The Court of Chancery dismissed claims of aiding and abetting breach of fiduciary duty and unjust enrichment against an investor that participated in an equity investment transaction alongside the company’s controlling stockholder. Concentrating on the investor’s status as an arm’s-length “bidder,” the Court of Chancery’s decision reflects that Delaware law does not impede a bidder’s right to negotiate and secure deal terms in its own interests as long as the bidder does not knowingly participate in extracting terms that require the opposite party to breach its fiduciary duties.

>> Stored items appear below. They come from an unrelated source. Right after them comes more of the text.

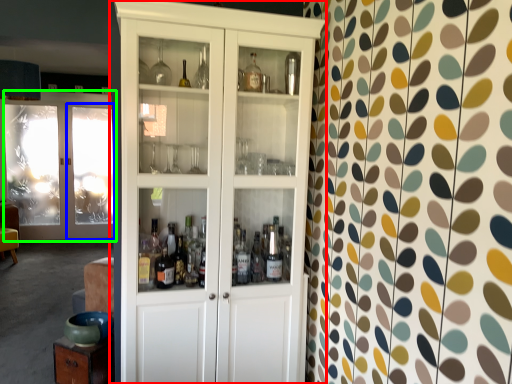 Question: Which is nearer to the cupboard (highlighted by a red box)? screen door (highlighted by a blue box) or door (highlighted by a green box).

Choices:
 (A) screen door
 (B) door

Answer: (A) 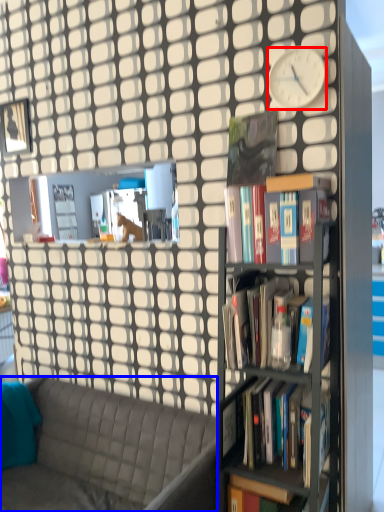 Question: Which object appears closest to the camera in this image, clock (highlighted by a red box) or studio couch (highlighted by a blue box)?

Choices:
 (A) clock
 (B) studio couch

Answer: (B) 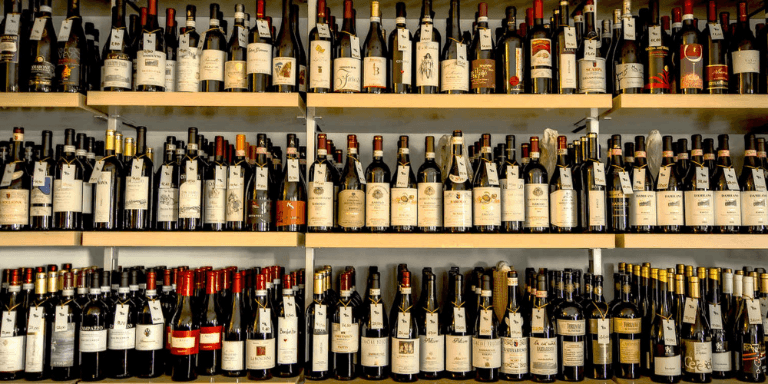 In order to click on wooden shelving in this screenshot , I will do `click(171, 92)`, `click(48, 100)`, `click(35, 238)`, `click(164, 236)`, `click(373, 240)`, `click(422, 100)`, `click(707, 100)`, `click(700, 244)`. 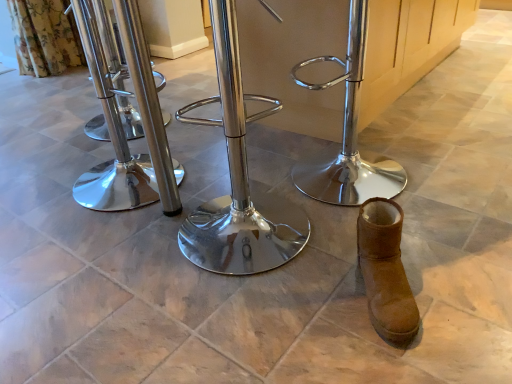 The width and height of the screenshot is (512, 384). In order to click on vacant area that is in front of polished metal swivel chair at center, positioned as the 1th swivel chair in right-to-left order in this screenshot , I will do `click(399, 238)`. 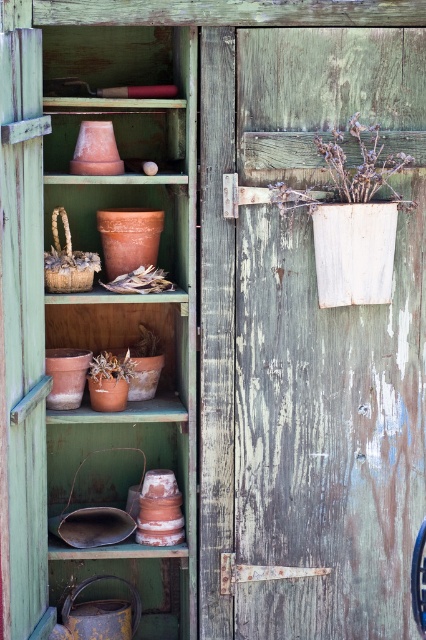 Is terracotta clay pots at left positioned at the back of dry wood branch at upper right?

That is False.

Which is more to the left, terracotta clay pots at left or dry wood branch at upper right?

terracotta clay pots at left is more to the left.

Find the location of `terracotta clay pots at left`. terracotta clay pots at left is located at coordinates (94, 317).

Is dry wood branch at upper right wider than matte brown pot at lower center?

Yes.

This screenshot has height=640, width=426. In order to click on dry wood branch at upper right in this screenshot , I will do `click(350, 170)`.

At what (x,y) coordinates should I click in order to perform the action: click on dry wood branch at upper right. Please return your answer as a coordinate pair (x, y). Looking at the image, I should click on (350, 170).

Who is more distant from viewer, (74,42) or (118,378)?

The point (74,42) is behind.

Looking at this image, which is above, terracotta clay pots at left or matte brown pot at lower center?

Positioned higher is terracotta clay pots at left.

Identify the location of terracotta clay pots at left. The height and width of the screenshot is (640, 426). (94, 317). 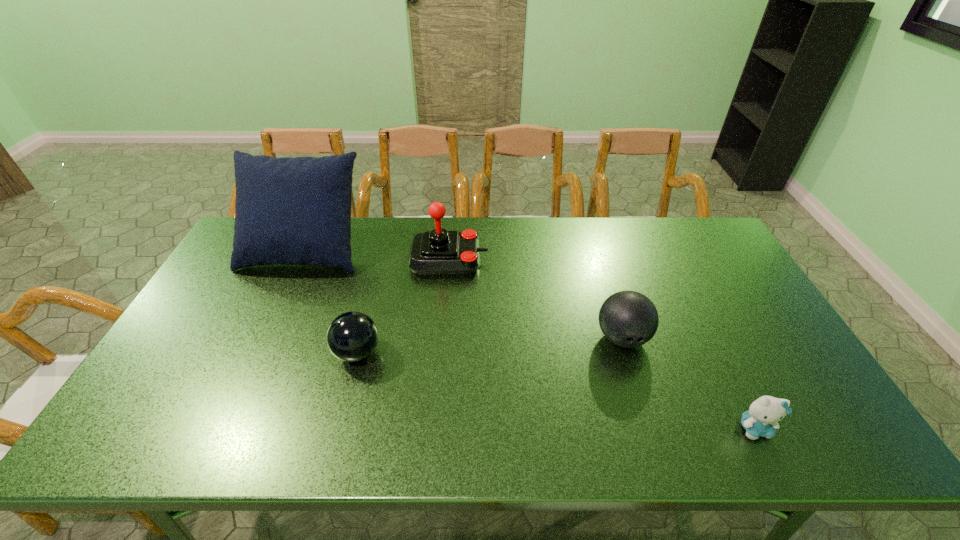 I want to click on vacant space at the far edge of the desktop, so click(x=555, y=242).

What are the coordinates of `vacant area at the near edge of the desktop` in the screenshot? It's located at (417, 435).

Image resolution: width=960 pixels, height=540 pixels. In the image, there is a desktop. Identify the location of free region at the left edge. (237, 293).

At what (x,y) coordinates should I click in order to perform the action: click on vacant region at the right edge of the desktop. Please return your answer as a coordinate pair (x, y). The image size is (960, 540). Looking at the image, I should click on (723, 333).

Locate an element on the screen. Image resolution: width=960 pixels, height=540 pixels. free point between the second object from right to left and the cushion is located at coordinates (464, 293).

Find the location of a particular element. This screenshot has height=540, width=960. free point between the kitten and the third object from right to left is located at coordinates (602, 343).

Identify the location of empty space between the second tallest object and the shortest object. This screenshot has height=540, width=960. (602, 343).

At what (x,y) coordinates should I click in order to perform the action: click on free space between the second object from right to left and the shorter bowling ball. Please return your answer as a coordinate pair (x, y). Image resolution: width=960 pixels, height=540 pixels. Looking at the image, I should click on (490, 345).

Where is `free spot between the shortest object and the fourth object from right to left`? The width and height of the screenshot is (960, 540). free spot between the shortest object and the fourth object from right to left is located at coordinates (556, 390).

Where is `empty location between the right bowling ball and the cushion`? This screenshot has width=960, height=540. empty location between the right bowling ball and the cushion is located at coordinates (464, 293).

The minority shareholder-plaintiff’s claims arose from an equity investment in Infrastructure & Energy Alternatives Inc. (Company) by Ares Management Corporation (Ares) and alongside Oaktree Power Opportunities Fund III Delaware, L.P. (Oaktree), the Company’s controlling stockholder. Ares and Oaktree agreed to invest $50 million in exchange for newly created Series B preferred stock and warrants valued at approximately $134 million. A competing and allegedly superior equity investment transaction was also on the table (and also involved Oaktree), and the Company created a special committee to negotiate and consider both bids. Ultimately, the special committee negotiated and approved the Ares transaction, and a majority of the Company’s stockholders approved a stock conversion and warrant issuance to facilitate the Ares transaction. Based on allegations that the equity investment transaction was too “sweet” to Ares and Oaktree and detrimental to the Company and its minority stockholders, the plaintiff claimed that Ares aided and abetted breaches of fiduciary duties by the individual members of the Company’s special committee and that Ares was unjustly enriched by sharing in the benefits Oaktree received from its alleged breach of fiduciary duty.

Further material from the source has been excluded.